Mechanism for querying physical queue topology?

haasn commented 7 years ago

Many drivers seem to have wildly different interpretations of what a VkQueue represents. In some drivers (e.g. nvidia on maxwell), all VkQueues are just time sliced on the same execution unit, and there is zero performance benefit from using more than one (in my testing). Other drivers (e.g. amdgpu) map their queues to underlying compute pipes in various ways. The latter is especially obvious when observing the state of the compute queues in gpuvis, where they will be labelled something like comp_1.0.0, comp_1.0.1, comp_1.1.0 etc. indicating the underlying topology (i.e. which queues map to which compute pipe).

Due to this confusion, and the wildly varying performance characteristics that can be obtained as a result of using these queues in different ways, it might be a good idea to add some sort of mechanism for querying the underlying physical layout of queues - so applications can make sure to not over-submit work that won't run in parallel either way. (To avoid losses due to what I assume are expensive context switches, which appear to make quite a difference on e.g. nvidia)

I'm not sure exactly what the API would look like, but the basic question I'd be hoping to answer in my applications are “which queues can run concurrently with which other queues?”, perhaps by command type (e.g. compute, graphics, transfer).

haasn commented 7 years ago

I also noticed that the mapping of VkQueue index to compute pipe ID is not static either, it seems to vary, probably based on how many the application requests. So an appropriate API for this might simply be adding a second “queueCount”-like attribute that tells me how many VkQueues I can request from the queue family and still have them map to separate parallel execution units.

haasn commented 7 years ago

Perhaps as an alternative, what could also make sense is specifying that such “multiple parallel pipes” should show up as separate queue families, rather than as separate VkQueues of the same family.

In that universe, AMD devices (which have 4 underlying compute pipes, each with 8 different queues) could expose 4 separate queue families each with 8 queues; mapping to comp_1.0.0 - comp_1.0.7 respectively for the first QF, comp_1.1.0 - comp_1.1.7 etc. for the second QF, and so on.

In this universe, the semantics given to the programmer would be that “using multiple queue families can improve performance via true parallel execution, using multiple queues of the same queue family will just time-slice”. But I'm not sure if that's a realistic assumption to make for all current and future GPUs.

NicolBolas commented 7 years ago

When you say that NVIDIA only does time slicing for its queues, are you saying that this is for all of its queues, or just queues within a queue family?

and there is zero performance benefit from using more than one (in my testing).

That rather depends on what you're doing. And more importantly, for how responsive you want your program and system to be. Responsiveness is, after all, why threading and multitasking existed on PCs long before multi-core CPUs were common.

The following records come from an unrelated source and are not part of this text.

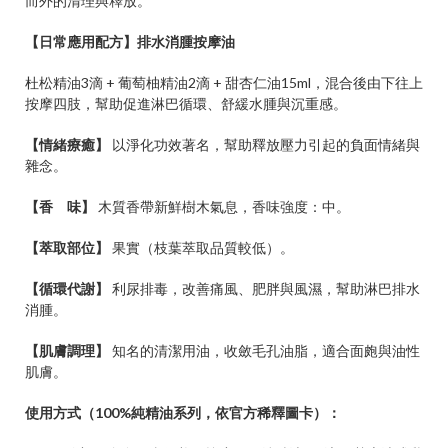
而外的清理與釋放。
【日常應用配方】排水消腫按摩油
杜松精油3滴 + 葡萄柚精油2滴 + 甜杏仁油15ml，混合後由下往上
按摩四肢，幫助促進淋巴循環、舒緩水腫與沉重感。
【情緒療癒】
以淨化功效著名，幫助釋放壓力引起的負面情緒與
雜念。
【香 味】
木質香帶新鮮樹木氣息，香味強度：中。
【萃取部位】
果實（枝葉萃取品質較低）。
【循環代謝】
利尿排毒，改善痛風、肥胖與風濕，幫助淋巴排水
消腫。
【肌膚調理】
知名的清潔用油，收斂毛孔油脂，適合面皰與油性
肌膚。
使用方式（100%純精油系列，依官方稀釋圖卡）：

Your point is valid: if you're doing straight, in-order linear processing, with all processes ultimately terminating at a single image to be displayed, multiple queues in such a system will not help you. But that's not everyone's needs.

the basic question I'd be hoping to answer in my applications are “which queues can run concurrently with which other queues?”

I don't think that's the best question to be asking. By the time you have an actual VkQueue object, it's too late to start deciding how to apportion queues, since that has to be done at device creation time.

The questions I think we need to ask are:

Do queues from queue family X run entirely independently from queues in queue family Y? Or perhaps from all other queue families?
Do queues within queue family X run entirely independently from each other?

I think these questions should be focused specifically on execution, not on resource contention. To "execute entirely independently" means that the two queue/families will not task switch between each other. That they will concurrently execute.

Resource contention is too muddy of a topic for this sort of thing; trying to resolve that can easily lead to worse performance. When developing queue organizations that deal with contention, there are too many contention patterns that the only effective solution is to detect specific hardware and prepare a scheme specifically for that.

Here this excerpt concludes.